Desde o dia 19 passado, o Cinema da USP Paulo Emilio (Cinusp) apresenta a mostra de filmes Uma Pedra no Caminho, que se estende até 3 de março.  Ao todo, são 22 filmes, sendo dez longas-metragens e 12 curtas-metragens, exibidos nas salas do Cinusp instaladas no Centro MariAntonia da USP, na região central de São Paulo, e no Centro Cultural Camargo Guarnieri, também da USP, na Cidade Universitária. O foco da mostra está em explorar as diferentes possibilidades de relações entre os objetos inanimados do relevo e o ser humano. “Como uma rocha, um objeto duro e inerte, pode deixar as pessoas moles, em movimento, envoltas em uma narrativa?”, questiona Clara Barra, uma das curadoras do evento, explicando a ideia inicial que deu origem à mostra.
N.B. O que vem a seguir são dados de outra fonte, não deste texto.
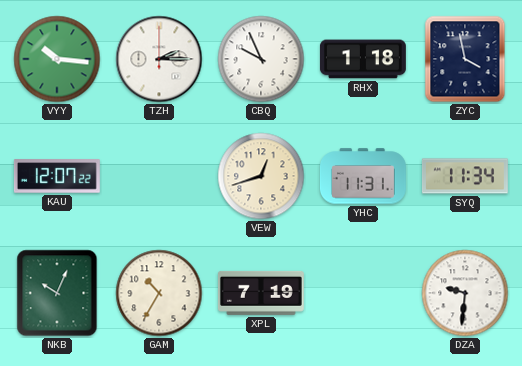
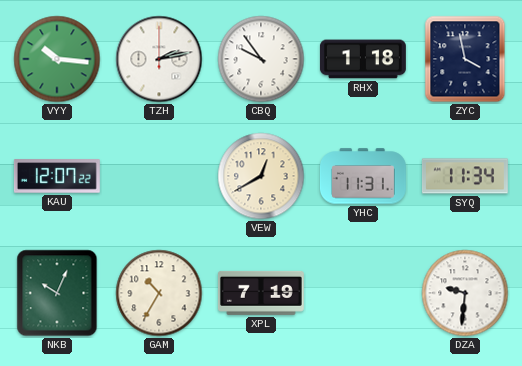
TZH: 2:15 -> 2:13
CBQ: 9:56 -> 9:54
VEW: 12:42 -> 12:40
O evento inclui duas sessões seguidas de debates. Nesta quarta-feira, dia 28, às 16 horas, no Centro Cultural Camargo Guarnieri, depois da Sessão de Curtas, a professora Eliane Del Lama, do Instituto de Geociências da USP, vai abordar a relação entre rochas, memória e cultura. Já no dia 1º, também às 16 horas no Camargo Guarnieri, o professor Francisco William da Cruz Júnior, do mesmo instituto, é o convidado para falar sobre o estudo das cavernas, após a exibição do filme O Buraco.

Destaques

Para a curadora Clara Barra, é possível dividir Uma Pedra no Caminho em dois eixos: o documental e o narrativo. Dentre as obras documentais, ela destaca O Fogo Interior: um Réquiem para Katia e Maurice Kafft (2022), do cineasta alemão Werner Herzog, e Wolfram, a Saliva do Lobo (2010), dos portugueses Joana Torgal e Rodolfo Pimenta.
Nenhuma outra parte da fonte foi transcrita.